Lambert Kwizera, un habitant de la zone Mubuga, indique que le seul propriétaire de la parcelle qu’il connaît est Eric Kira. « C’est le petit-fils de Marthe qui occupait cette parcelle. Je ne connais pas ces autres personnes qui la revendiquent. Je ne les ai jamais vus. Si on pose la question aux personnes très âgées, ils vous disent qu’ils sont des lointains parents. » Ce qui veut dire en bon kirundi : «Mu kirundi gitomoye n’ibisanira.»
Un ami de Boniface Kiraranganya, qui vit au Canada, a tenu lui aussi à donner des éclaircissements : « Depuis notre rencontre avec Boniface Kiraranganya en 1957 jusqu’à sa mort à Montréal, il ne m’a jamais dit s’il avait d’autres frères ou demi-frères. Je ne connais d’autres versions que celle que me racontait Boniface de son vivant. » Sur le seul héritier qui est Eric Kira, il répond : « Lors de diverses visites que je rendais à Boniface au Centre des soins, il m’a parlé de ce terrain qu’il souhaitait vendre, et il m’a dit qu’il avait donné plein pouvoir à Eric pour négocier et vendre ou exploiter la propriété à sa discrétion.»

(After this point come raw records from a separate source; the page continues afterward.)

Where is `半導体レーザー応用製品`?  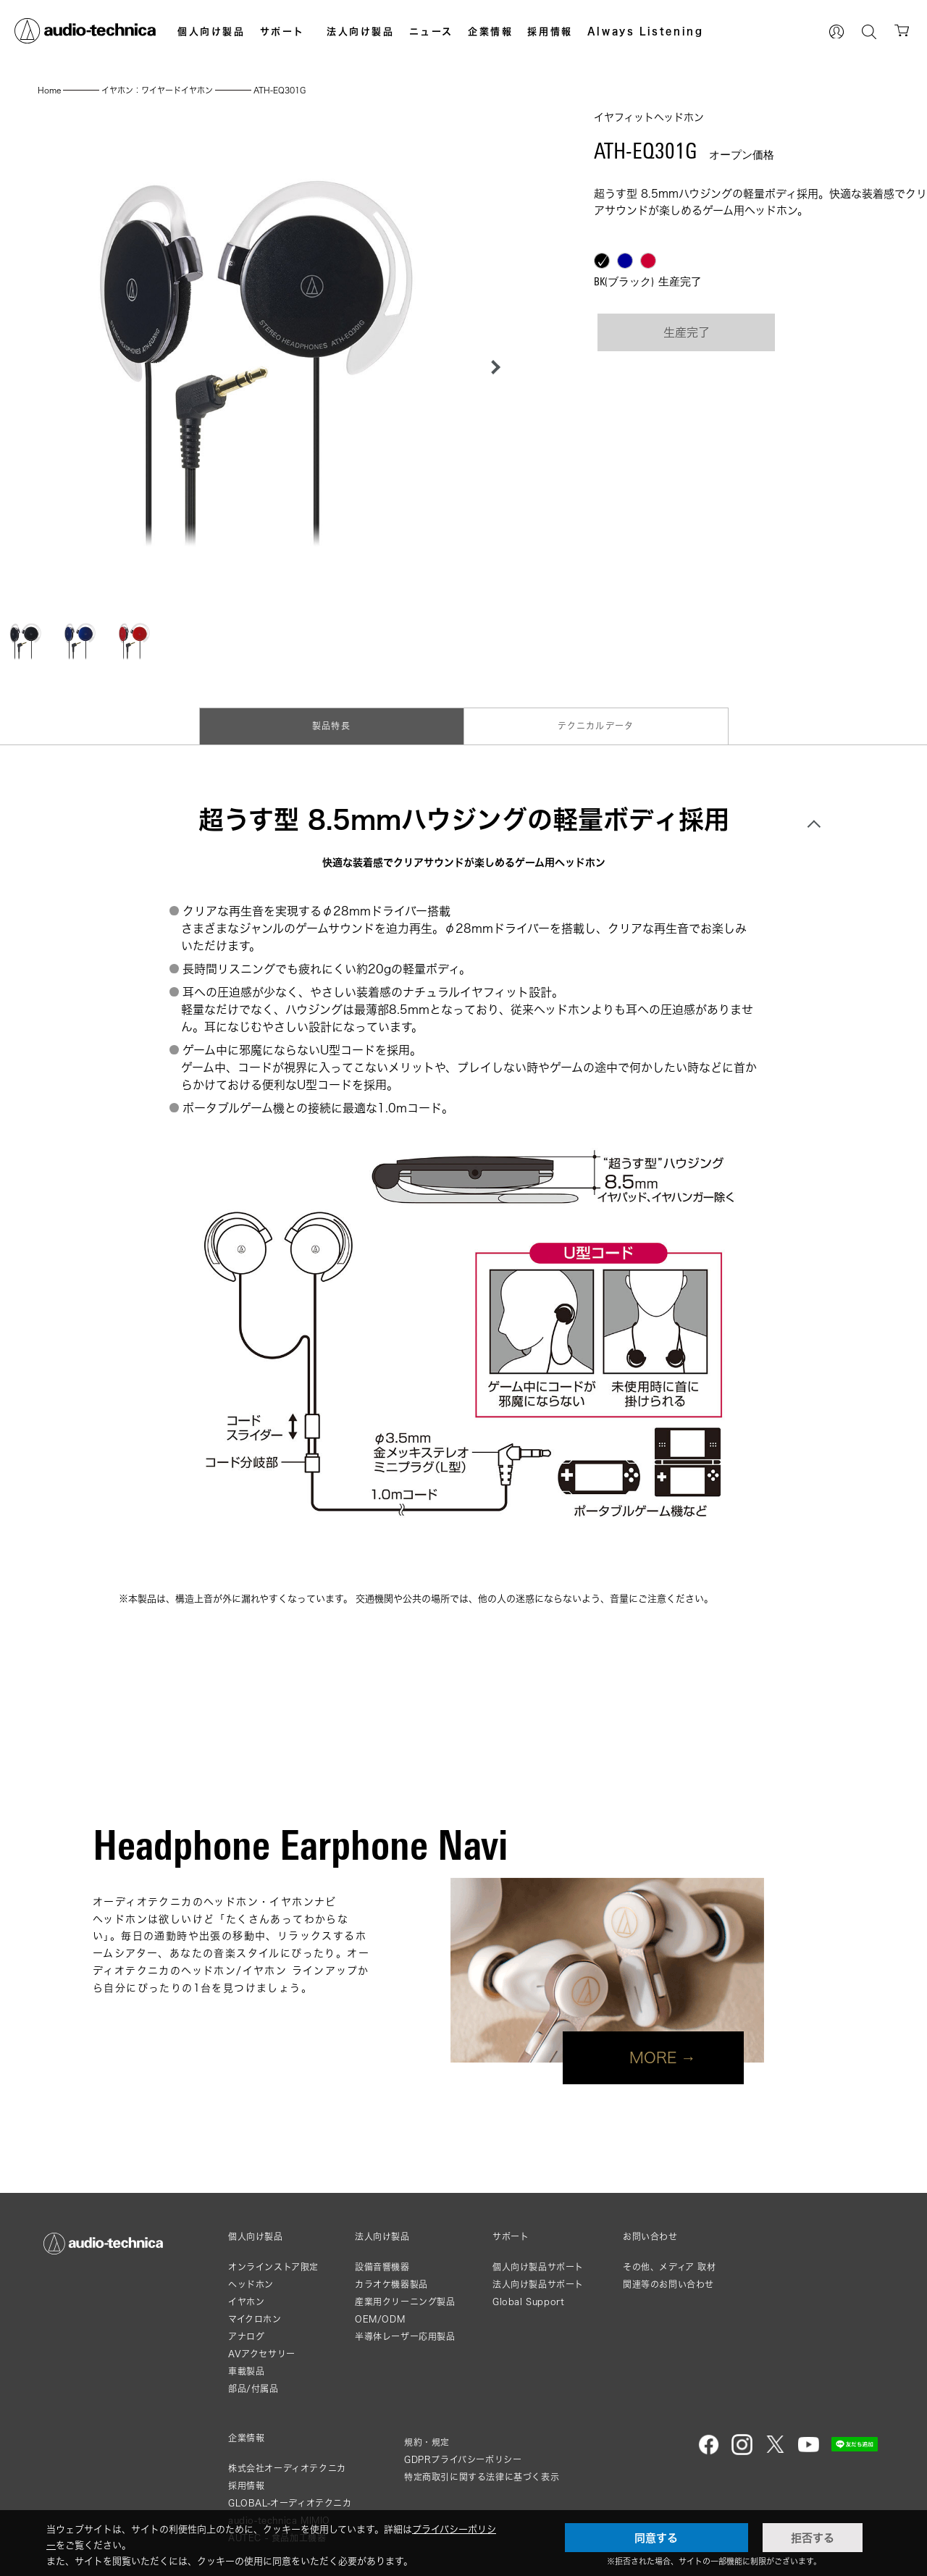 半導体レーザー応用製品 is located at coordinates (405, 2336).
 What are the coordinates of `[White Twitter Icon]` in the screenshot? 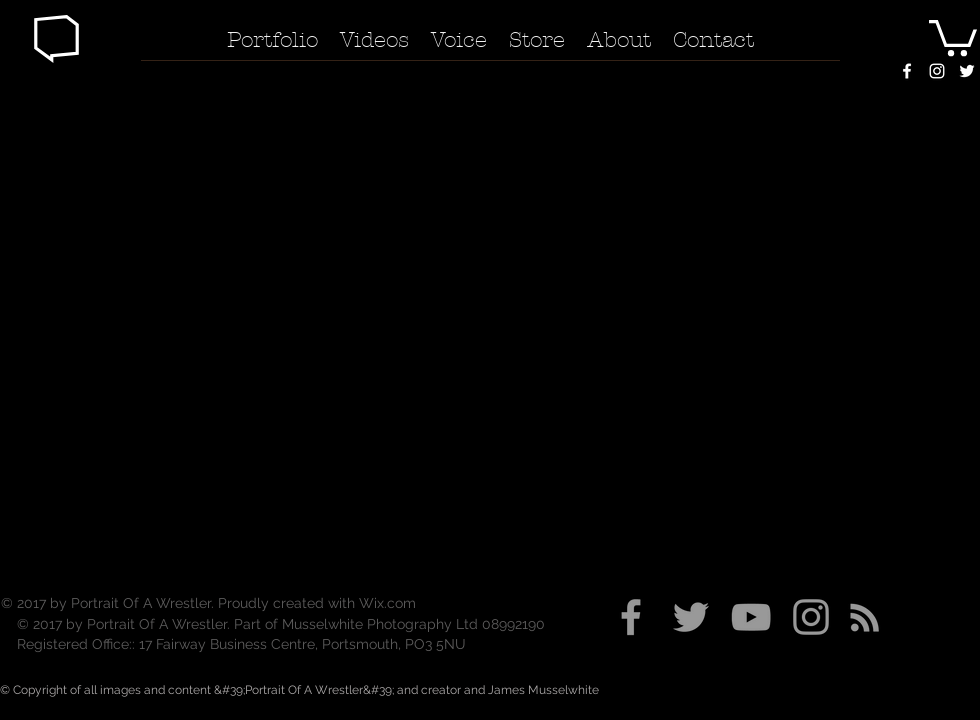 It's located at (967, 71). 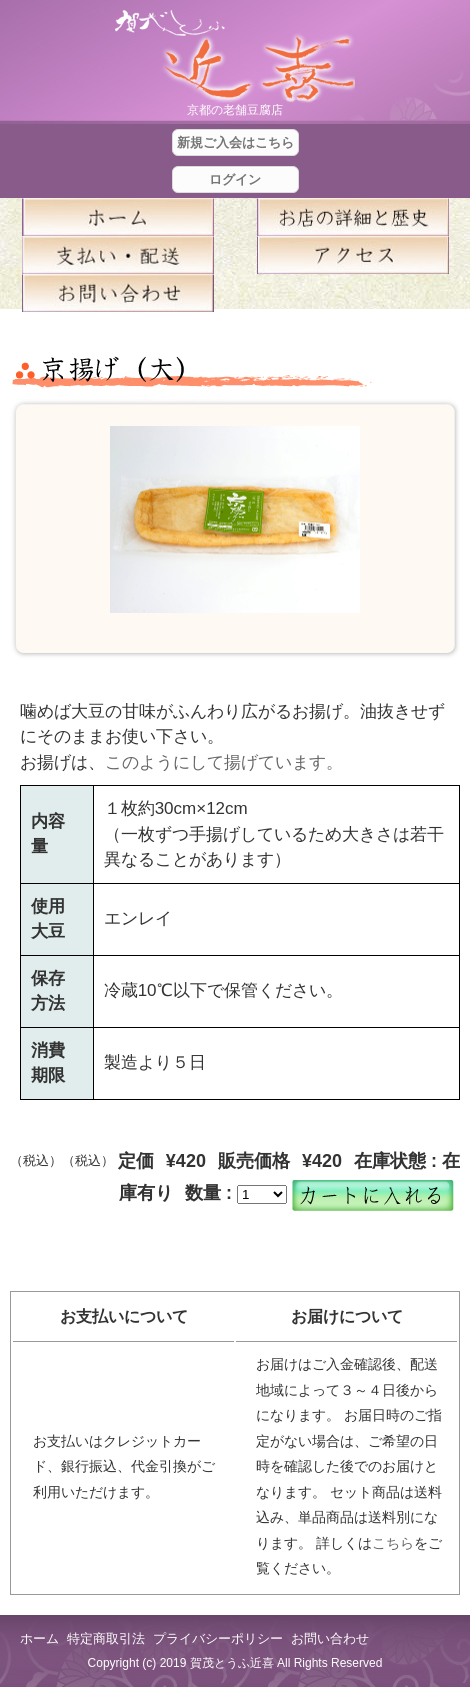 This screenshot has height=1687, width=470. Describe the element at coordinates (117, 255) in the screenshot. I see `支払い・配送` at that location.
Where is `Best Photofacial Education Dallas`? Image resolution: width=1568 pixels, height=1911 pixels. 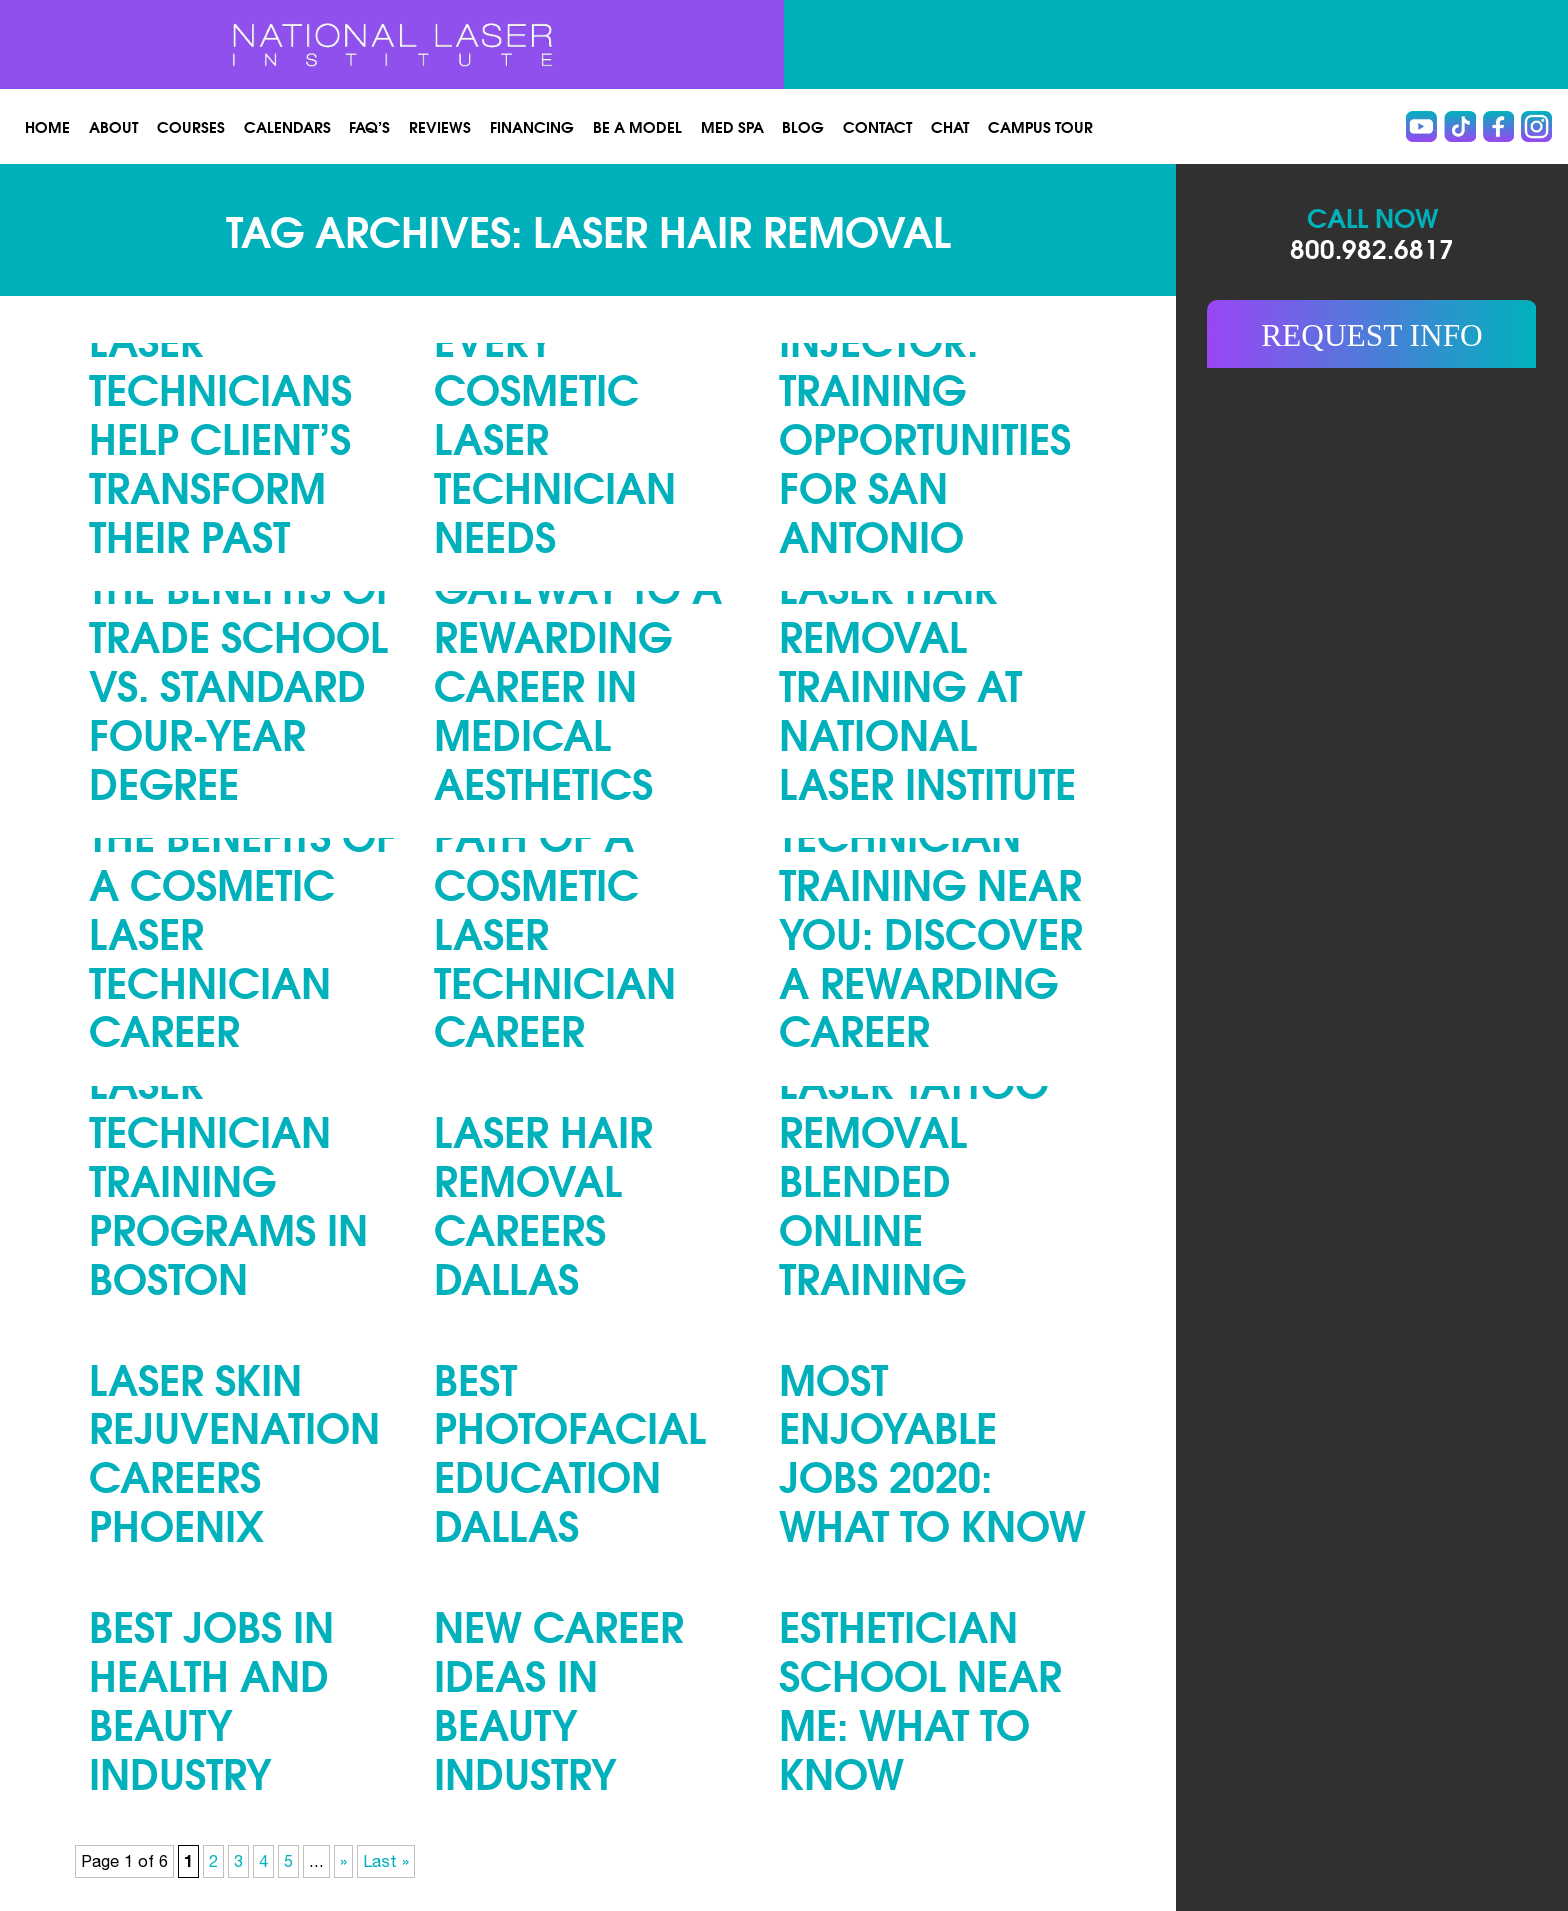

Marie Sindatuma assure que le clan Hodari était au courant de ses démarches pour chercher le titre de propriété pour Eric. Et les autres de répondre : « Peut-elle montrer le procès-verbal d’une réunion de la famille ? Nous ne savons même pas comment elle a eu ce titre de propriété. » Sur la question de revendication après tant d’années, la succession Hodari explique : « On ne pouvait pas revendiquer alors que Marthe Muhimbare vivait encore sur cette parcelle. On attendait la levée de deuil pour le faire. Notre revendication ne concerne seulement pas la parcelle de Mubuga. Notre objectif est de récupérer toutes les parcelles du Prince Kiraranganya ».
Pour rappel, la succession Antoine Hodari a saisi le Tribunal de Grande Instance de Gitega le 9 mars 2020, mais le procès n’est pas encore programmé. Leur revendication : bénéficier des revenus provenant de la concession de la parcelle au même titre que monsieur Eric Kira. Ils ont demandé une mesure conservatoire afin de saisir les loyers provenant de la concession de la parcelle et de les abriter sur le compte du Tribunal de Grande Instance de Gitega en attendant l’issue du dossier sur le fond.
Une autre piste évoquée par plusieurs personnes sera un test ADN, un moyen sûr pour révéler les liens familiaux contestés. Cette affaire n’a pas encore fini de faire parler d’elle. La balle est dans le camp de la justice. Comme promis, Iwacu suivra l’affaire jusqu’à son dénouement.